Monday, May 17, 2010

TheFletch for the week of May 14-20

The biggest media story involving Atlanta last week was WITHOUT QUESTION the Hawks. The Hawks made the biggest splash but for all of the wrong reasons last week. As Atlanta faced the Orlando Magic, ESPN and ABC awarded the series Mike Tirico and Hubie Brown as an announcing crew. These two certainly are one of the top crews in NBA basketball and while not the A-team, certainly a B+ to be sure. Both Tirico and especially Brown were critical of the Hawks effort in the first two games of the series. Brown seemed openly frustrated by Josh Smith’s effort in the contests, calling Smith out by not running back on the defensive fastbreak. Brown has forgotten more about basketball than I will ever know, and it is nice when a commentator doesn’t just sugarcoat or gloss over the player’s effort because they are friends or they used to play together. I have heard about the athlete/coach code of not overly knocking a former teammate or charge, but it is refreshing to hear Brown and Jon Gruden and Bobby Knight tell it like it is up there in the booth. You don’t need a Simon Cowell impersonator to tear someone apart, but it is nice to hear that YES the player is loafing or the shortstop just plain MISSED that grounder.

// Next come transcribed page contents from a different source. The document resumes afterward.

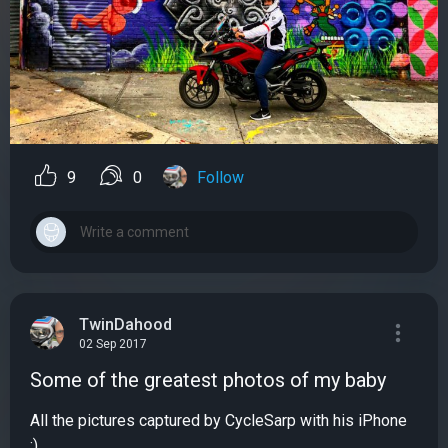
9
0
Follow
TwinDahood
02 Sep 2017
Some of the greatest photos of my baby
All the pictures captured by CycleSarp with his iPhone
:)...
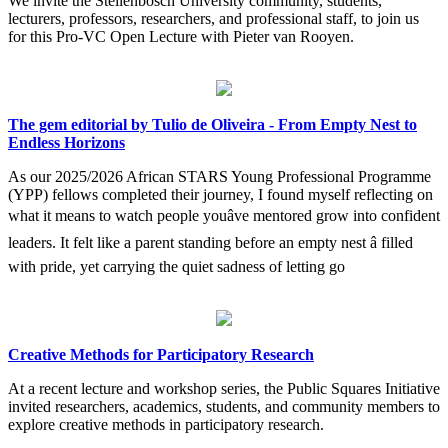
We invite the Stellenbosch University community, students,
lecturers, professors, researchers, and professional staff, to join us
for this Pro-VC Open Lecture with Pieter van Rooyen.
The gem editorial by Tulio de Oliveira - From Empty Nest to
Endless Horizons
As our 2025/2026 African STARS Young Professional Programme
(YPP) fellows completed their journey, I found myself reflecting on
what it means to watch people youâve mentored grow into confident
leaders. It felt like a parent standing before an empty nest â filled
with pride, yet carrying the quiet sadness of letting go
Creative Methods for Participatory Research
At a recent lecture and workshop series, the Public Squares Initiative
invited researchers, academics, students, and community members to
explore creative methods in participatory research.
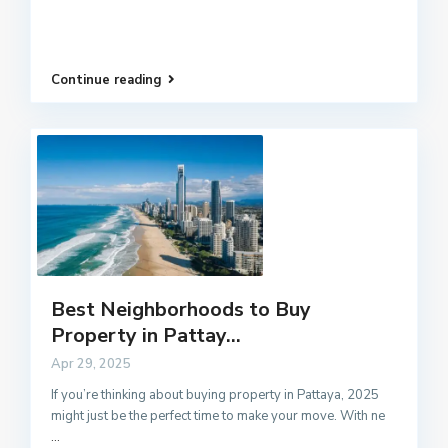
Continue reading
Best Neighborhoods to Buy
Property in Pattay...
Apr 29, 2025
If you’re thinking about buying property in Pattaya, 2025
might just be the perfect time to make your move. With ne
...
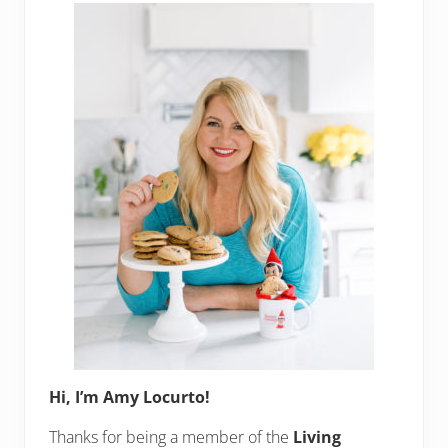
Sidebar
Hi, I’m Amy Locurto!
Thanks for being a member of the
Living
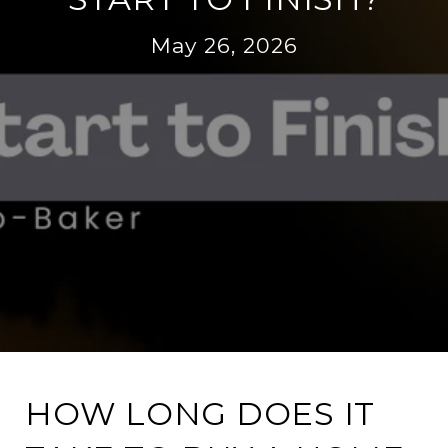
May 26, 2026
HOW LONG DOES IT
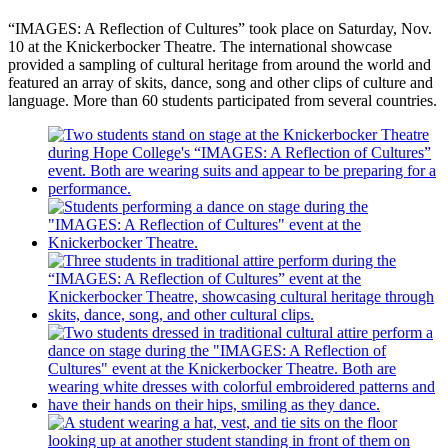
“IMAGES: A Reflection of Cultures” took place on Saturday, Nov.
10 at the Knickerbocker Theatre. The international showcase
provided a sampling of cultural heritage from around the world and
featured an array of skits, dance, song and other clips of culture and
language. More than 60 students participated from several countries.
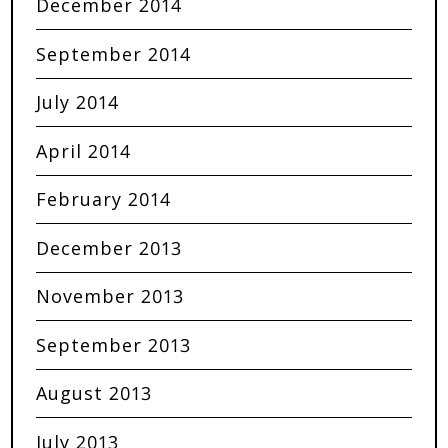
December 2014
September 2014
July 2014
April 2014
February 2014
December 2013
November 2013
September 2013
August 2013
July 2013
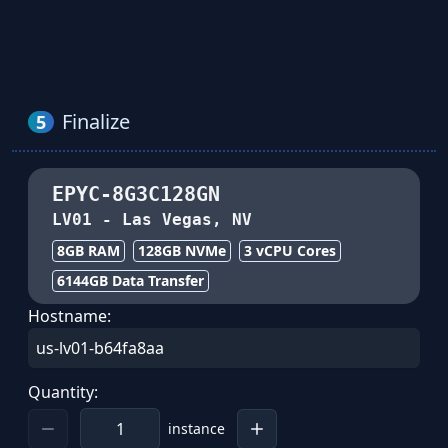
Finalize
5
EPYC-8G3C128GN
LV01
-
Las Vegas, NV
8GB
RAM
128
GB NVMe
3
vCPU Cores
6144
GB Data Transfer
Hostname:
Quantity:
instance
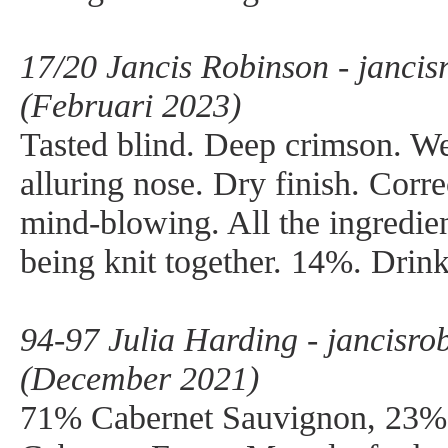
17/20 Jancis Robinson - janci
(Februari 2023)
Tasted blind. Deep crimson. We
alluring nose. Dry finish. Corr
mind-blowing. All the ingredien
being knit together. 14%. Drin
94-97 Julia Harding - jancisr
(December 2021)
71% Cabernet Sauvignon, 23%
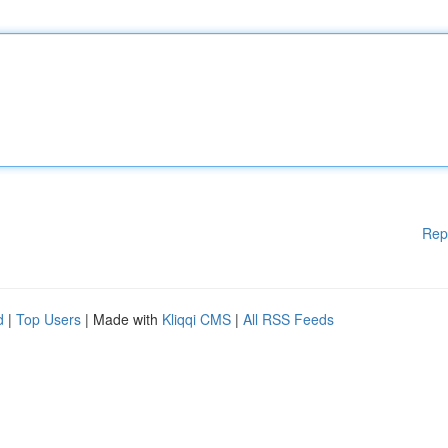
Rep
d
|
Top Users
| Made with
Kliqqi CMS
|
All RSS Feeds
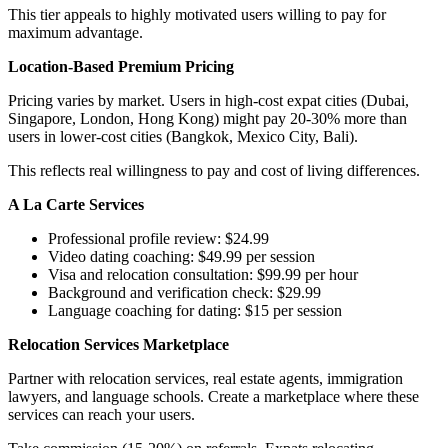
This tier appeals to highly motivated users willing to pay for
maximum advantage.
Location-Based Premium Pricing
Pricing varies by market. Users in high-cost expat cities (Dubai,
Singapore, London, Hong Kong) might pay 20-30% more than
users in lower-cost cities (Bangkok, Mexico City, Bali).
This reflects real willingness to pay and cost of living differences.
A La Carte Services
Professional profile review: $24.99
Video dating coaching: $49.99 per session
Visa and relocation consultation: $99.99 per hour
Background and verification check: $29.99
Language coaching for dating: $15 per session
Relocation Services Marketplace
Partner with relocation services, real estate agents, immigration
lawyers, and language schools. Create a marketplace where these
services can reach your users.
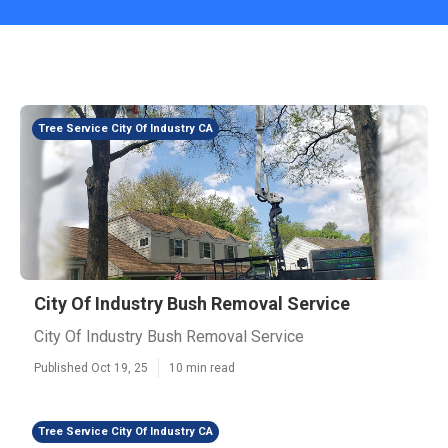
Tree Service City Of Industry CA
City Of Industry Bush Removal Service
City Of Industry Bush Removal Service
Published Oct 19, 25
10 min read
Tree Service City Of Industry CA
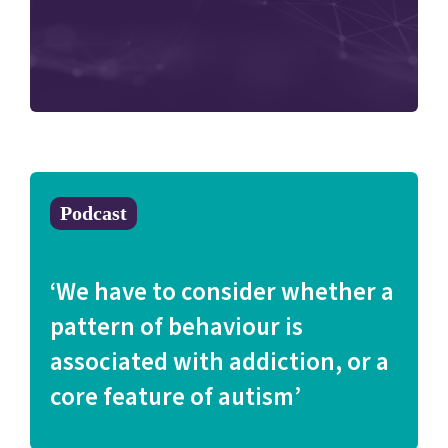
Podcast
‘We have to consider whether a
pattern of behaviour is
associated with addiction, or a
core feature of autism’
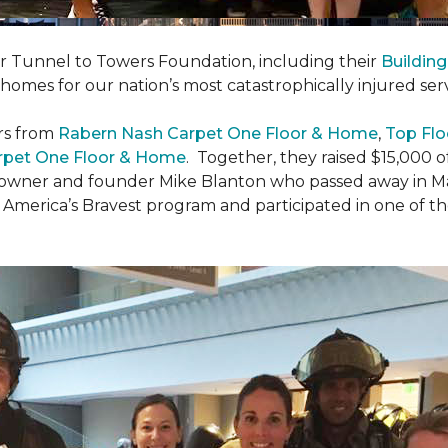
er Tunnel to Towers Foundation, including their
Building
 homes for our nation’s most catastrophically injured se
rs from
Rabern Nash Carpet One Floor & Home
,
Top Flo
rpet One Floor & Home
. Together, they raised $15,000 o
 owner and founder Mike Blanton who passed away in Mar
r America’s Bravest program and participated in one of t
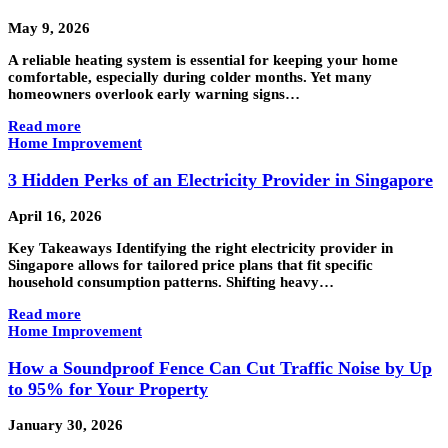
May 9, 2026
A reliable heating system is essential for keeping your home
comfortable, especially during colder months. Yet many
homeowners overlook early warning signs…
Read more
Home Improvement
3 Hidden Perks of an Electricity Provider in Singapore
April 16, 2026
Key Takeaways Identifying the right electricity provider in
Singapore allows for tailored price plans that fit specific
household consumption patterns. Shifting heavy…
Read more
Home Improvement
How a Soundproof Fence Can Cut Traffic Noise by Up
to 95% for Your Property
January 30, 2026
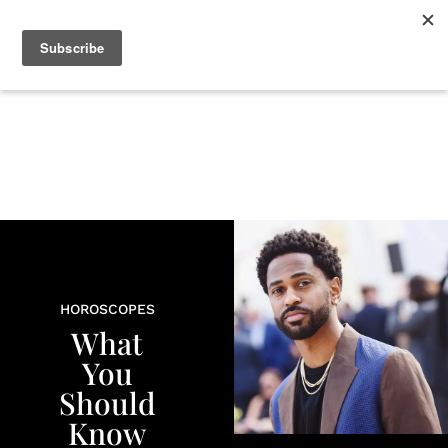
+
BEAUTY
CULTURE
WELLNESS
LOVE
LIFE
HOROSCOPES
What
You
Should
Know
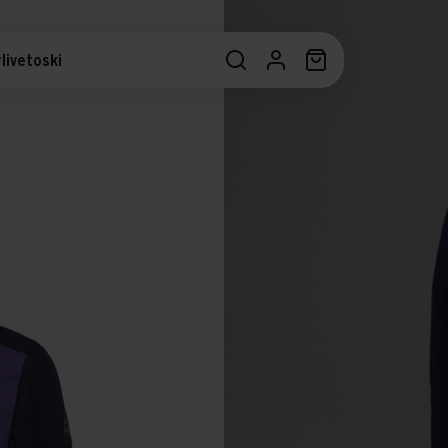
livetoski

The Hawks effort apparently was so bad in the first two losses to Orlando that upon arrival at Philips Arena, Tirico and Brown were nowhere to be seen and instead a crew including Doris Burke was calling the game. Not that Burke isn’t qualified to talk NBA, but come on. Couldn’t she do the WNBA and we have one of the seven former players that ESPN uses in studio to do the games? Does Burke REALLY know what it is like in an NBA lockerroom? No. Does she really know what it is like to even dunk? No. Call me sexist, whatever. Serve as a sideline reporter if you want to be involved. Don’t take a spot from someone that REALLY KNOWS the game. (Weird, normally I am calling out for the former jocks NOT to get jobs over the trained commentator/announcer, but in this case, come on. I could at least fake that I’ve been in the NBA. Doris Burke cannot.)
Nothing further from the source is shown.